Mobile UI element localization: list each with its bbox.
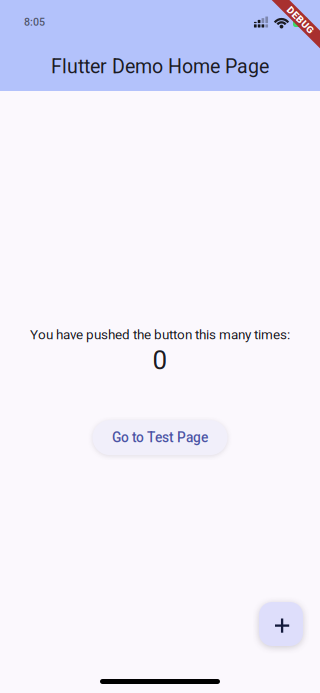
- staticText: DEBUG: [284, 14, 318, 26]
- staticText: 0: [152, 345, 168, 376]
- staticText: You have pushed the button this many tim…: [30, 327, 290, 343]
- staticText: Flutter Demo Home Page: [51, 55, 269, 78]
- staticText: 8:05: [24, 16, 45, 28]
- button[interactable]: Go to Test Page: [92, 420, 228, 455]
- staticText: Go to Test Page: [112, 430, 208, 446]
- button[interactable]: Increment: [259, 602, 303, 646]
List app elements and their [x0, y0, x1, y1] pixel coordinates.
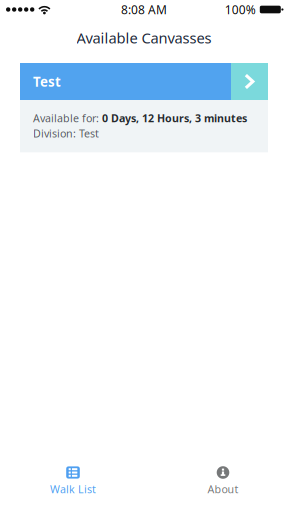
button[interactable]: Test [20, 63, 268, 100]
staticText: About [208, 482, 238, 496]
staticText: Walk List [50, 482, 96, 496]
staticText: Available Canvasses [76, 28, 212, 48]
staticText: 0 Days, 12 Hours, 3 minutes [102, 111, 247, 125]
staticText: Test [33, 73, 61, 90]
button[interactable]: Walk List [24, 464, 122, 512]
staticText: 8:08 AM [121, 2, 167, 17]
staticText: 100% [225, 2, 256, 17]
staticText: Division: Test [33, 126, 99, 140]
button[interactable]: About [174, 464, 272, 512]
staticText: Available for: [33, 111, 102, 125]
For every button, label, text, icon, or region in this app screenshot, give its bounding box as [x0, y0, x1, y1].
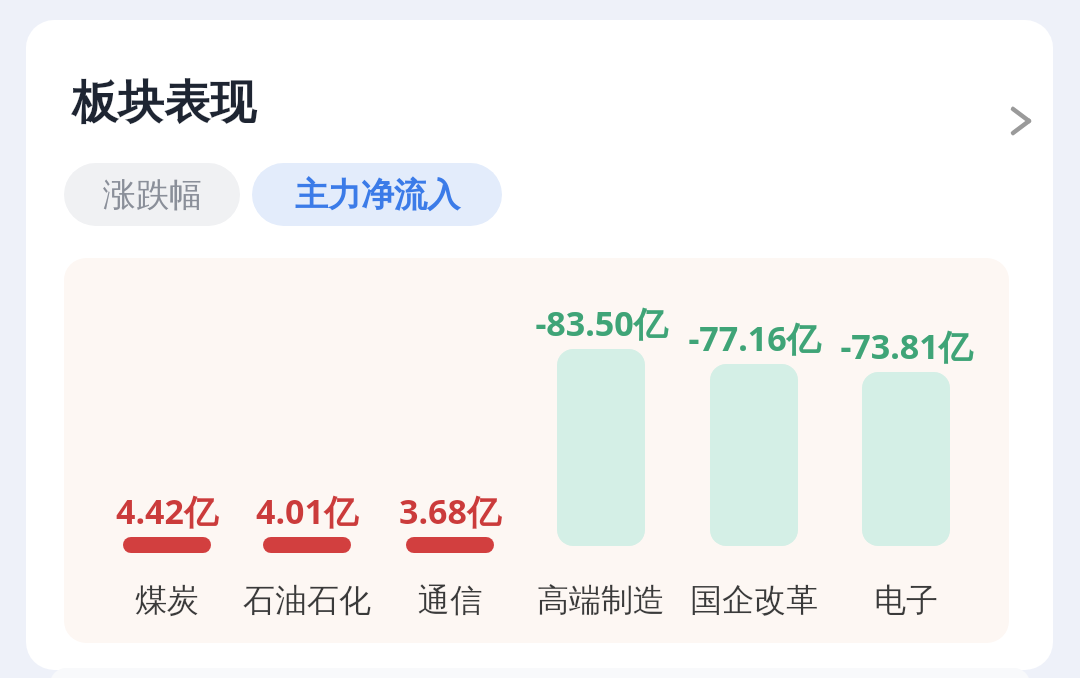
────────────────────
▶ What needs to be done
Print each record exactly as it stands, skipping the pictures.

▶ Response
Mobile UI element localization: list each with its bbox.
- staticText: DEBUG: [284, 14, 318, 26]
- staticText: 0: [152, 345, 168, 376]
- staticText: You have pushed the button this many tim…: [30, 327, 290, 343]
- staticText: Flutter Demo Home Page: [51, 55, 269, 78]
- staticText: 8:05: [24, 16, 45, 28]
- button[interactable]: Go to Test Page: [92, 420, 228, 455]
- staticText: Go to Test Page: [112, 430, 208, 446]
- button[interactable]: Increment: [259, 602, 303, 646]
List app elements and their [x0, y0, x1, y1] pixel coordinates.
button[interactable]: Test [20, 63, 268, 100]
staticText: About [208, 482, 238, 496]
staticText: Walk List [50, 482, 96, 496]
staticText: Available Canvasses [76, 28, 212, 48]
staticText: 0 Days, 12 Hours, 3 minutes [102, 111, 247, 125]
staticText: Test [33, 73, 61, 90]
button[interactable]: Walk List [24, 464, 122, 512]
staticText: 8:08 AM [121, 2, 167, 17]
staticText: 100% [225, 2, 256, 17]
staticText: Division: Test [33, 126, 99, 140]
button[interactable]: About [174, 464, 272, 512]
staticText: Available for: [33, 111, 102, 125]
For every button, label, text, icon, or region in this app screenshot, give its bounding box as [x0, y0, x1, y1].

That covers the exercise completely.